# [ACTION ITEM]
Under this line sits a listing. Repeat exactly and only its lines from the one holding "shape, the leash is comfortable hold in your" through the one holding "FOLLOW ARTIST"; skip pictures.

# [MATERIAL PROVIDED]

□ □ □

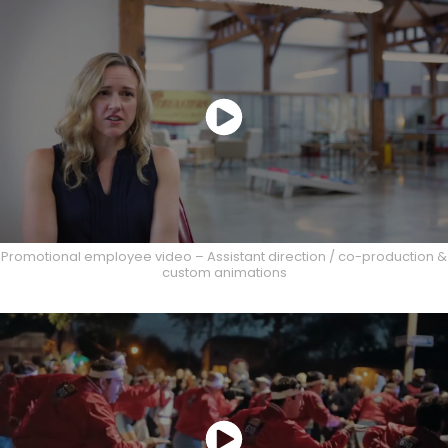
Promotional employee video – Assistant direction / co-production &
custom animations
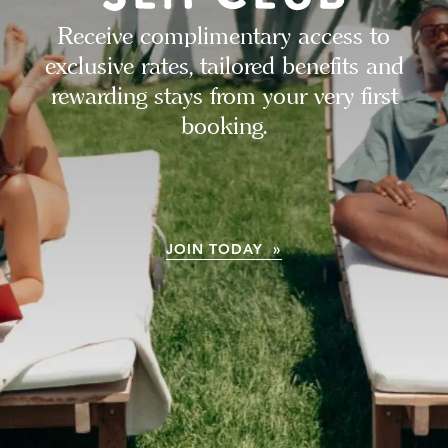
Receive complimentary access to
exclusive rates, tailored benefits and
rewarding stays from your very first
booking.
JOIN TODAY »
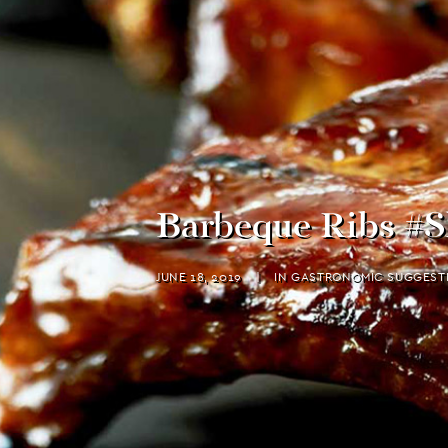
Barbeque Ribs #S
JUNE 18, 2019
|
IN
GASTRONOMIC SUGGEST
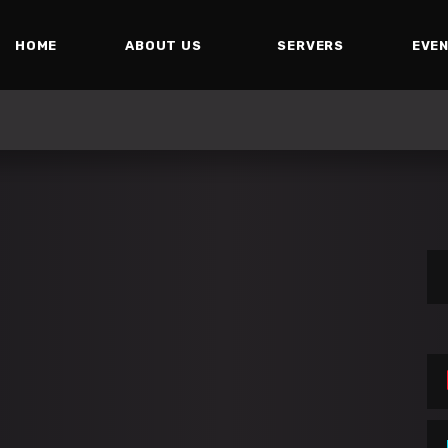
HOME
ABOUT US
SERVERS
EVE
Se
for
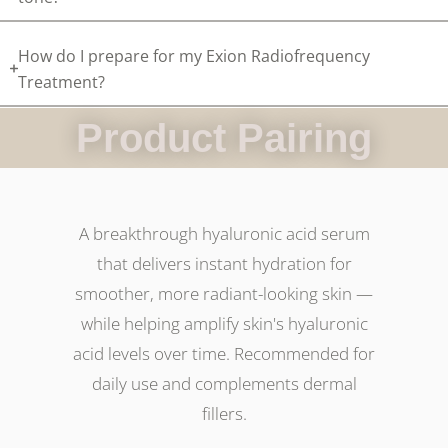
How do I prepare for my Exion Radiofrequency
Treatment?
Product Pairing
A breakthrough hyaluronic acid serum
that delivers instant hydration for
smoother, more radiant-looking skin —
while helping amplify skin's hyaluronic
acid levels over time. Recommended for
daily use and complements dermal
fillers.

□ □ □

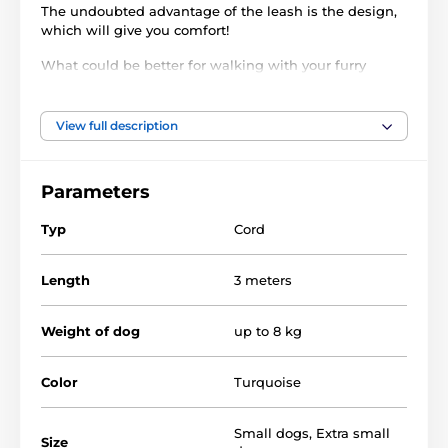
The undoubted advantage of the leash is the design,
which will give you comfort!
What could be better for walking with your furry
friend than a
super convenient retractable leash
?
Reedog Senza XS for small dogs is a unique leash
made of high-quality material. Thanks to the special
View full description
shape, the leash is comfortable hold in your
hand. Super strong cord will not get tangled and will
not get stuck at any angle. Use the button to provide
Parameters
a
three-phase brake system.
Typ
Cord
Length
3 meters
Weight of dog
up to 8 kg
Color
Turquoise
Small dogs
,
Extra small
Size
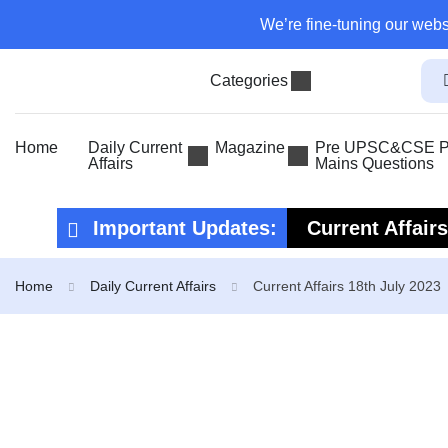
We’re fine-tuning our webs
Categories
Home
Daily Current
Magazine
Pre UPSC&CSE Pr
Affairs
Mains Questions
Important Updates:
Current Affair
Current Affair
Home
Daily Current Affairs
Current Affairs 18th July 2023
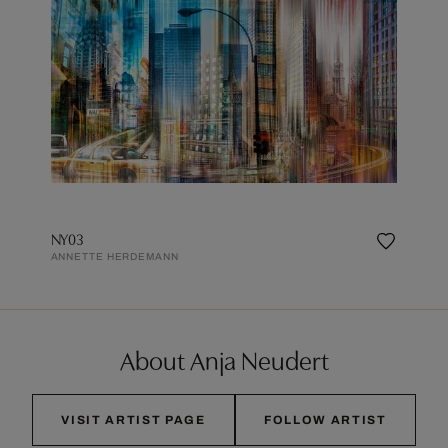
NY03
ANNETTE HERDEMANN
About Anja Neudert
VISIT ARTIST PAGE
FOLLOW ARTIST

□ □ □

# [EXPECTED ANSWER]
shape, the leash is comfortable hold in your
hand. Super strong cord will not get tangled and will
not get stuck at any angle. Use the button to provide
Parameters
a
three-phase brake system.
Typ
Cord
Length
3 meters
Weight of dog
up to 8 kg
Color
Turquoise
Small dogs
,
Extra small
Size
We’re fine-tuning our webs
Categories
Home
Daily Current
Magazine
Pre UPSC&CSE Pr
Affairs
Mains Questions
Important Updates:
Current Affair
Current Affair
Home
Daily Current Affairs
Current Affairs 18th July 2023
NY03
ANNETTE HERDEMANN
About Anja Neudert
VISIT ARTIST PAGE
FOLLOW ARTIST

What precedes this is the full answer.